Create a Color Palette for Your Garden
It’s easy to fall for flowers in every color of the rainbow when you’re at the nursery. The result, though, can be an incohesive palette for your garden. “As with all good design, landscaping choices are as much about what you’re not doing as what you are doing,” says Dustin Moore, who heads up Strata , a San Francisco landscape architecture firm, with Todd Cole. Their advice: Choose two hues, plus one accent shade if you like, and stick to them. If you’re finding it difficult to pick favorites, the duo suggests creating a neutral backdrop with big sweeps of grasses or shrubs, then adding color through annuals in the foreground of your planting beds. “That way you can strip the lower part of the beds and change them up every season,” says Moore. Here are four of the designers’ favorite color palette ideas.
Pair opposites.
When it comes to dreaming up a palette, the classic color wheel is your friend. Hues on opposite sides of the wheel will typically work well together. “If a client likes purple, for example, we’ll pair it with orange,” says Moore. In this yard, a decorative orange orb and euphorbia with tangerine-tinged blossoms pop against the lavender.
Choose hues in the same family.
Colors on the same side of the wheel—such as the pink and purple blooms in this yard—complement each other beautifully. And as with decor, white goes with anything, says Cole; here, it breaks up the more intense hues and brings a lightness to the scene.
Get your greens.
Flowers aren’t the only way to infuse color into your garden, and people often overlook the beauty of a green-on-green space. The key to creating visual interest with a single shade, say Moore and Cole, is to use a variety of textures, like these larger fleshy-leafed plants mixed with delicate ferns.
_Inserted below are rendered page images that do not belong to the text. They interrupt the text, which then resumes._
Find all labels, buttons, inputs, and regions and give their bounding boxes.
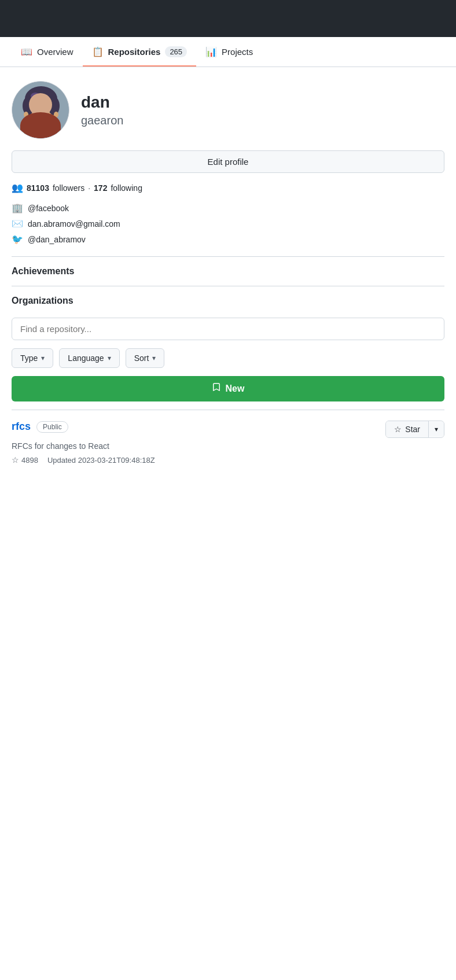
repo-star-count: 4898 [21, 456, 38, 465]
filter-row: Type ▾ Language ▾ Sort ▾ [12, 348, 444, 368]
repo-description: RFCs for changes to React [12, 441, 444, 451]
svg-point-4 [48, 97, 60, 115]
organizations-section: Organizations [12, 296, 444, 306]
svg-point-11 [24, 112, 28, 117]
star-button-label: Star [405, 425, 420, 434]
organization-icon: 🏢 [12, 202, 23, 213]
svg-point-3 [23, 97, 34, 115]
email-item: ✉️ dan.abramov@gmail.com [12, 218, 444, 229]
new-repo-button[interactable]: New [12, 376, 444, 401]
profile-info: dan gaearon [81, 93, 123, 127]
tab-overview-label: Overview [37, 47, 73, 57]
type-chevron-icon: ▾ [41, 354, 45, 362]
edit-profile-button[interactable]: Edit profile [12, 150, 444, 173]
profile-section: dan gaearon [12, 81, 444, 139]
type-filter-label: Type [20, 353, 38, 363]
projects-icon: 📊 [205, 46, 217, 57]
language-filter-label: Language [68, 353, 104, 363]
repo-header: rfcs Public ☆ Star ▾ [12, 421, 444, 438]
repo-star-group: ☆ Star ▾ [385, 421, 444, 438]
repositories-badge: 265 [165, 46, 187, 57]
sort-chevron-icon: ▾ [152, 354, 156, 362]
language-chevron-icon: ▾ [108, 354, 111, 362]
book-icon: 📖 [21, 46, 32, 57]
twitter-value: @dan_abramov [28, 235, 86, 244]
repo-name-section: rfcs Public [12, 421, 68, 433]
avatar [12, 82, 69, 138]
new-repo-icon [212, 383, 221, 395]
svg-point-9 [45, 112, 49, 116]
following-label: following [111, 183, 142, 193]
sort-filter-button[interactable]: Sort ▾ [126, 348, 165, 368]
repo-star-icon: ☆ [12, 455, 19, 465]
svg-point-12 [54, 112, 58, 117]
top-header [0, 0, 456, 37]
followers-count: 81103 [27, 183, 49, 193]
repo-icon: 📋 [92, 46, 104, 57]
star-dropdown-chevron-icon: ▾ [435, 425, 438, 433]
main-content: dan gaearon Edit profile 👥 81103 followe… [0, 67, 456, 489]
star-dropdown-button[interactable]: ▾ [429, 422, 444, 437]
avatar-container [12, 81, 69, 139]
organization-item: 🏢 @facebook [12, 202, 444, 213]
tab-overview[interactable]: 📖 Overview [12, 37, 83, 67]
following-count: 172 [94, 183, 107, 193]
twitter-icon: 🐦 [12, 234, 23, 245]
tab-projects[interactable]: 📊 Projects [196, 37, 262, 67]
search-input[interactable] [12, 318, 444, 340]
followers-icon: 👥 [12, 182, 23, 193]
star-icon: ☆ [394, 425, 402, 434]
profile-name: dan [81, 93, 123, 112]
followers-separator: · [88, 183, 90, 193]
followers-label: followers [53, 183, 84, 193]
tab-repositories[interactable]: 📋 Repositories 265 [83, 37, 197, 67]
contact-info: 🏢 @facebook ✉️ dan.abramov@gmail.com 🐦 @… [12, 202, 444, 245]
nav-tabs: 📖 Overview 📋 Repositories 265 📊 Projects [0, 37, 456, 67]
achievements-section: Achievements [12, 266, 444, 277]
svg-rect-6 [36, 125, 46, 134]
repo-list: rfcs Public ☆ Star ▾ RFCs for changes to… [12, 410, 444, 475]
svg-point-5 [31, 93, 40, 100]
svg-point-8 [34, 112, 37, 116]
star-button[interactable]: ☆ Star [386, 421, 429, 437]
repo-controls: Type ▾ Language ▾ Sort ▾ New [12, 318, 444, 401]
divider-1 [12, 256, 444, 257]
organizations-heading: Organizations [12, 296, 444, 306]
repo-visibility-badge: Public [36, 421, 68, 433]
repo-name-link[interactable]: rfcs [12, 421, 31, 433]
email-value: dan.abramov@gmail.com [28, 219, 120, 229]
repo-stars: ☆ 4898 [12, 455, 38, 465]
twitter-item: 🐦 @dan_abramov [12, 234, 444, 245]
table-row: rfcs Public ☆ Star ▾ RFCs for changes to… [12, 410, 444, 475]
svg-point-7 [21, 128, 61, 138]
email-icon: ✉️ [12, 218, 23, 229]
achievements-heading: Achievements [12, 266, 444, 277]
organization-value: @facebook [28, 204, 69, 213]
tab-projects-label: Projects [222, 47, 253, 57]
profile-username: gaearon [81, 114, 123, 127]
repo-updated-at: Updated 2023-03-21T09:48:18Z [47, 456, 155, 465]
divider-2 [12, 286, 444, 286]
svg-point-10 [40, 117, 42, 119]
new-repo-label: New [226, 384, 245, 394]
followers-section: 👥 81103 followers · 172 following [12, 182, 444, 193]
repo-meta: ☆ 4898 Updated 2023-03-21T09:48:18Z [12, 455, 444, 465]
type-filter-button[interactable]: Type ▾ [12, 348, 53, 368]
sort-filter-label: Sort [134, 353, 149, 363]
language-filter-button[interactable]: Language ▾ [59, 348, 119, 368]
tab-repositories-label: Repositories [108, 47, 161, 57]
In this outdoor area, a monochromatic series of grasses planted en masse makes an impact but doesn’t distract from the view.
Go for gold.
Take cues from the landscape around you—often Mother Nature’s palette is right on track. For this property, the designers used grasses that turn golden to complement the yellow of the black-eyed Susans for a scheme that “has a wild feeling, as if it occurred naturally,” says Moore.